Which certainly doubles the appeal to mystery fans, most of whom are collectors and savers of one sort or another.
In this case, a message via a crossword puzzle, and a Gamadgian response, with a little help from G.K. Chesterton, help spring a lady whose family has shut her up in her room as mentally incompetent. It seems she suspects something wrong about her husband’s “suicide.” One of the family knows for a fact there was. The others are merely afraid of scandal.
At first Daly’s storytelling methods seem rather dry and aloof, more British in tone than American, but the effect begins to diminish as the characters and the proceedings start to sort themselves out a bit. The quiet little climax/resolution only serves to reinforce the obvious statement.

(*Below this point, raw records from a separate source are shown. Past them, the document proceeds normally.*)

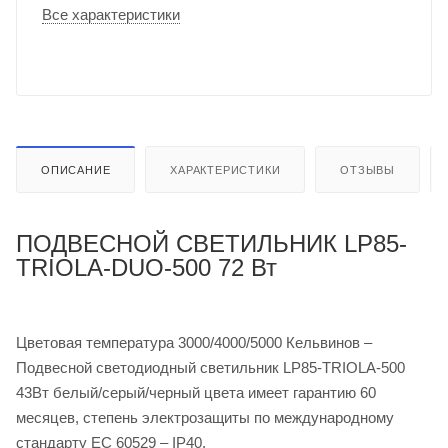
Все характеристики
ОПИСАНИЕ
ХАРАКТЕРИСТИКИ
ОТЗЫВЫ
ПОДВЕСНОЙ СВЕТИЛЬНИК LP85-
TRIOLA-DUO-500 72 Вт
Цветовая температура 3000/4000/5000 Кельвинов –
Подвесной светодиодный светильник LP85-TRIOLA-500
43Вт белый/серый/черный цвета имеет гарантию 60
месяцев, степень электрозащиты по международному
стандарту ЕС 60529 – IP40.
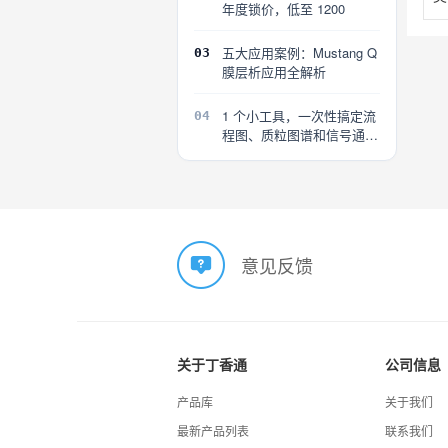
年度锁价，低至 1200
五大应用案例：Mustang Q
03
膜层析应用全解析
1 个小工具，一次性搞定流
04
程图、质粒图谱和信号通路
图
意见反馈
关于丁香通
公司信息
产品库
关于我们
最新产品列表
联系我们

Here is the ultimate antithesis of the Mickey Spillane school of writing!
February 1st, 2015 at 5:52 pm
I read the occasional Daly and rather liked Gamadge. She wrote dry civilized books with a good mystery and detection and an attractive if very laid back hero.
I don’t recall a lot of high points but I don’t recall any low points. This was a series that was always what I wanted it to be when I picked one up.
February 1st, 2015 at 7:10 pm
I’ve read one or two more in the series since this one, but I don’t remember which. The stories were all but interchangeable. Nothing stands out now for me to tell them apart.
There were 16 in all. The first was in 1940 when Daly was 62 years old. This one was next to last. The Book of the Crime was her final one; it came out in 1951.
It’s been a while since I read one. I’ll have to try another.
February 1st, 2015 at 7:19 pm
I meant to say something about the cover of Dell/Murder Ink series of paperbacks. The gimmick of the covers was that on the front was a jigsaw puzzle piece, taken from a scene from the book on the back cover.
I think the piece that was missing from the back cover may have illustrated a clue of some sort from the story, but I could easily be wrong about that. It was a theory of mine at the time, but I don’t remember ever checking it out to be sure.
February 1st, 2015 at 8:20 pm
I think you are right about the jigsaw puzzle clues. Remember Dell is also the Mapback and Key cover people.
I don’t disagree about Daly’s books being fairly interchangeable, but I read them as reliable time killers at a time I was devouring mystery novels like popcorn so I may have a more favorable view. I could finish a Daly novel in an hour and a half easily so my investment may not have been as great as a more careful reader.